The Defendant had the right of way and the Plaintiff’s actions were found to be negligent.  The Defendant, however, was also found at fault for speeding and failing to react reasonably to the obvious hazard that the Plaintiff created.  In assessing the Defendant 25% at fault Mr. Justice Armstrong provided the following reasons:
[48]         The defendant Sharp’s evidence is confusing. He saw the Taxi moving away from the stop line but he did not take any evasive steps during the 10 seconds the Taxi was travelling across Highway 97. He looked into his rear view mirror but he had no time to avoid the accident. He confirmed that his vehicle did not decelerate significantly when he took his foot off the brake before impact; there was no reason that he could not have gone into the right lane before reaching the Intersection…
[128]     The defendant Sharp, travelling 33 km/h over the posted limit, would have reduced the time available to take evasive action or stop and would not have collided with the plaintiff in any event. It seems to me that the defendant Sharp, having seen the plaintiff start before he left the stop line and after, neglected to keep a proper lookout for the emergency that was developing in front of him…
[131]     Neither the defendant Sharp nor Mr. Tuckey had any difficulty in identifying the bright yellow Taxi as it was stopped on Meadowlark Road.

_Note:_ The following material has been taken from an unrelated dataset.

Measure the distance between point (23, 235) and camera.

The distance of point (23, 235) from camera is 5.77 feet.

The defendant Sharp’s discovery evidence was equivocal as to what he saw before impact. He first testified that he saw the Taxi leaving the stop line and followed it across his path, but then he indicated he had not seen the Taxi after it left the stop line. At that juncture he ought to have been aware the plaintiff might cross over into his lane…
[150]     It is clear that if the defendant Sharp’s speed had been as little as 110 km/h, the plaintiff would have cleared the Intersection without incident. Although speed, in itself, is not necessarily a breach of the standard of care I have concluded that the defendant Sharp’s speed was more than one third higher than the posted limit and his speed that interfered with his ability to take evasive steps. He would have had more time to react to the hazard and could have avoided the accident by steering and/or braking. In the circumstances he could otherwise have performed those manoeuvres which a reasonably careful and skilled driver might have taken. I have concluded that his lack of attention to the Taxi after it left the stop line, coupled with his excessive and unsafe speed, were a breach of his duty of care to the plaintiff…
[183]     In my view the plaintiff was obliged to yield the right-of-way and failed to do so, likely because he did not see the Van which was clearly visible. The defendant Sharp travelled at a speed more than one third above the limit and failed to take any timely measures to avoid the collision. The defendant Sharp also failed to keep a proper lookout and that, combined with his speed, deprived him of the opportunity to avoid the collision. In the end, when he realised that the Taxi was moving in front of him he looked to the right to attempt a lane change but was travelling too fast to be able to change lanes. I conclude that the plaintiff was more blameworthy. I apportion the liability for this collision 75% to the plaintiff and 25% to the defendants.